Not much need be added to gain a decent understanding of the message of God’s Spirit here today!  Our successes in life are often contingent upon all the missteps from which we learn that which is best.  We will certainly never have everything figured out, future mistakes will inevitably come.  Yet, the value is placed on that which we learn from our mistakes, regardless of how many times we must fail in order to truly master the lesson involved. 

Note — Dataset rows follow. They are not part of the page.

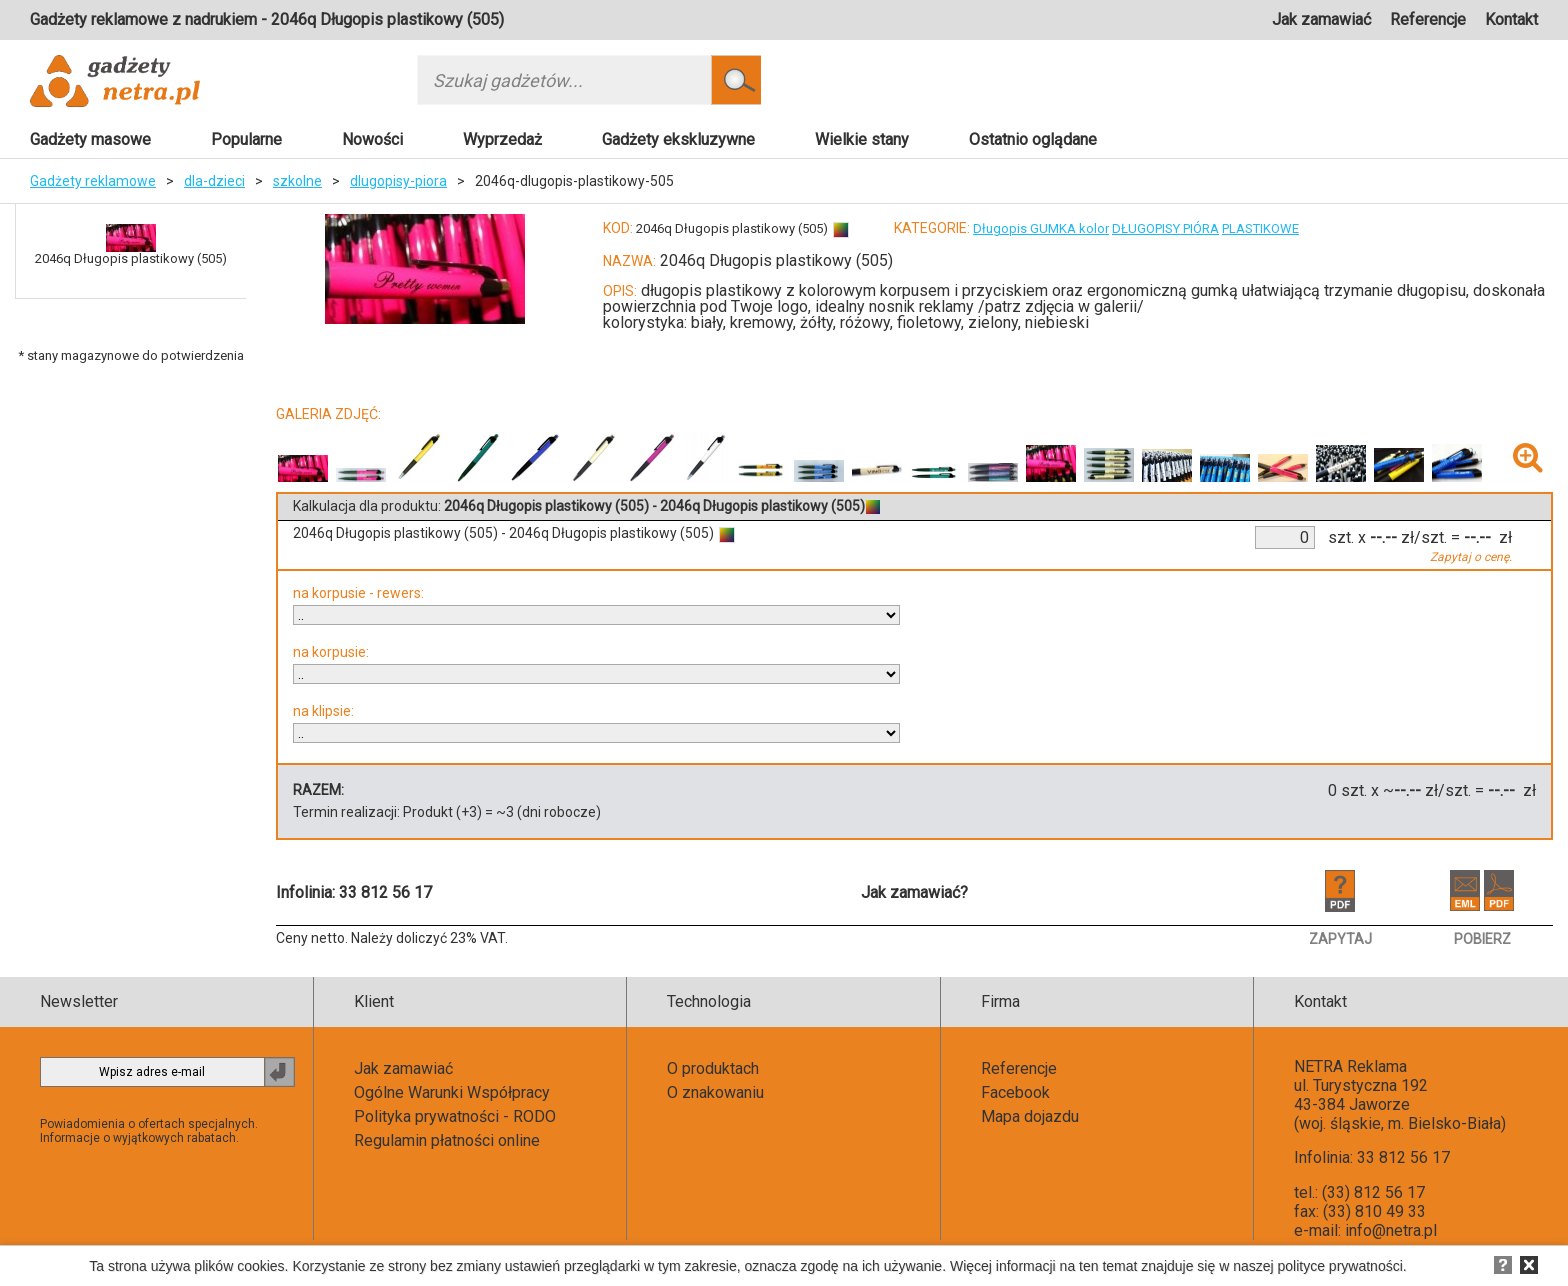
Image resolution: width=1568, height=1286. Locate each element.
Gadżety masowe (90, 139)
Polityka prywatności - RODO (455, 1116)
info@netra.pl (1391, 1230)
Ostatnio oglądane (1033, 139)
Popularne (246, 139)
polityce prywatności (1340, 1266)
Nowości (372, 139)
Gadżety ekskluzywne (678, 139)
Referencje (1428, 19)
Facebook (1015, 1092)
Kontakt (1511, 19)
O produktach (713, 1068)
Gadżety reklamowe (93, 181)
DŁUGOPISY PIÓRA (1165, 228)
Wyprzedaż (502, 139)
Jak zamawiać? (914, 892)
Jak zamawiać (1321, 19)
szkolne (297, 181)
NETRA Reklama (1350, 1066)
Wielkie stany (862, 139)
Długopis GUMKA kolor (1041, 228)
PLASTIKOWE (1260, 228)
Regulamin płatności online (447, 1140)
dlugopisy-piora (398, 181)
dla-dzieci (214, 181)
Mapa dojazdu (1030, 1116)
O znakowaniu (715, 1092)
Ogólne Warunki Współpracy (452, 1092)
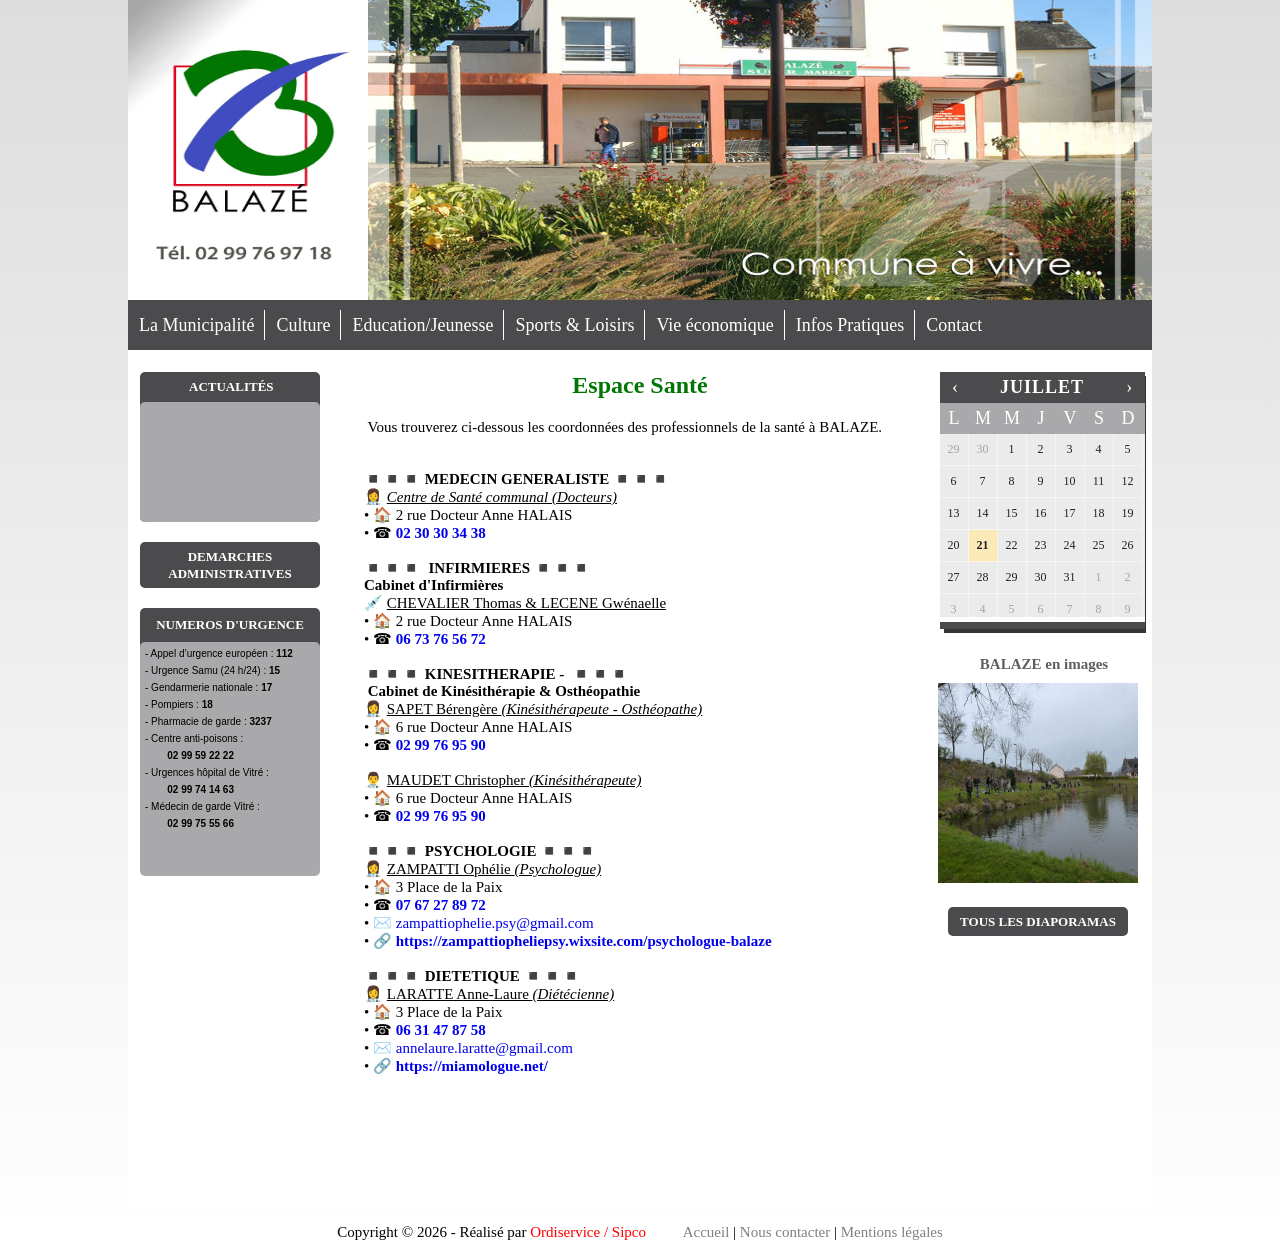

Case in point: our failures = success when we refuse to accept defeat!  So, let’s take the focus off of the mistakes of ourselves and others, recognizing that life is a process that no one has mastered!  The very Spirit of our resurrected Savior within us is the sign that we have overcome.  Of course, by the power of His Spirit, we learn from our mistakes and begin to put to death the misdeeds of the sinful nature.  Retrospectively, we reserve the fortunate opportunity extended by God’s grace to continually try and retry as many times necessary to get it right.


In the end, after all the rewards are distributed (which we will enthusiastically place at the precious feet of our Redeemer), the essence of that which will truly matter will be how priveleged we are to be there with Him at all. 


In life, God is constantly making use of the sea of forgetfulness for us.  We want to do better, let us never give up regardless of how many times we must try.  It is the grace of God and the presence of His Spirit in our lives which seals us as victors in His Kingdom.  When all is said and done, time has no power over our Creator, and He sees us only as the finished product (en process) of the dispensation of such grace.  Our life is one continual pressing of a reset button, because in the end, slates wiped clean, we are all perfectly victorious in Him! 


“For we are God’s masterpiece.  He has created us anew in Christ Jesus, so we can do the good things he planned for us long ago.”—Paul (Ephesians 2:10, NLT).